YOUR TASK: Give the number of lines below that contain the word "піддон", and nothing else.
━━ PROVIDED RECORDS
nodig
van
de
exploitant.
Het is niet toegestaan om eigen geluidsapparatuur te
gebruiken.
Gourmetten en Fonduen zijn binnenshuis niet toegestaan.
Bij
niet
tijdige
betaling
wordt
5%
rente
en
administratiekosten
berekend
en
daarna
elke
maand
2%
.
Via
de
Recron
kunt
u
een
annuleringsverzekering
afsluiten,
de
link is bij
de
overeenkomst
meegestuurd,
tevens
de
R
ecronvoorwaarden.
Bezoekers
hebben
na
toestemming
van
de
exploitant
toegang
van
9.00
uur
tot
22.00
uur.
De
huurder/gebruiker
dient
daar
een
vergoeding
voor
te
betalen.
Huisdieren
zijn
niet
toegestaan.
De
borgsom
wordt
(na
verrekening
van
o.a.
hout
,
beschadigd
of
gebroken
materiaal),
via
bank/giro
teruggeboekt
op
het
━━━━
━━ PROVIDED RECORDS
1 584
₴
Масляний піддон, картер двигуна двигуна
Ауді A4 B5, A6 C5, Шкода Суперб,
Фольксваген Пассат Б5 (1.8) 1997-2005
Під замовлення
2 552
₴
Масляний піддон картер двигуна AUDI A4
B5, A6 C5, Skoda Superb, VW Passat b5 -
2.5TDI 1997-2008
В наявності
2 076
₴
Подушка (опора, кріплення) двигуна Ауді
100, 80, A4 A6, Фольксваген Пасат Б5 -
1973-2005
━━━━
━━ PROVIDED RECORDS
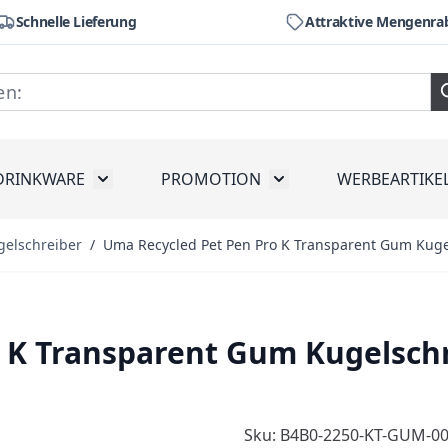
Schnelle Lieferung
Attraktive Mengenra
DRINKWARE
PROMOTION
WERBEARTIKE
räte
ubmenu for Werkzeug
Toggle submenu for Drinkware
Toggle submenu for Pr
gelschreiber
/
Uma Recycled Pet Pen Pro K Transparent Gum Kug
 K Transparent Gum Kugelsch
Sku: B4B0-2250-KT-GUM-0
━━━━
OUTPUT OF THE TASK: 2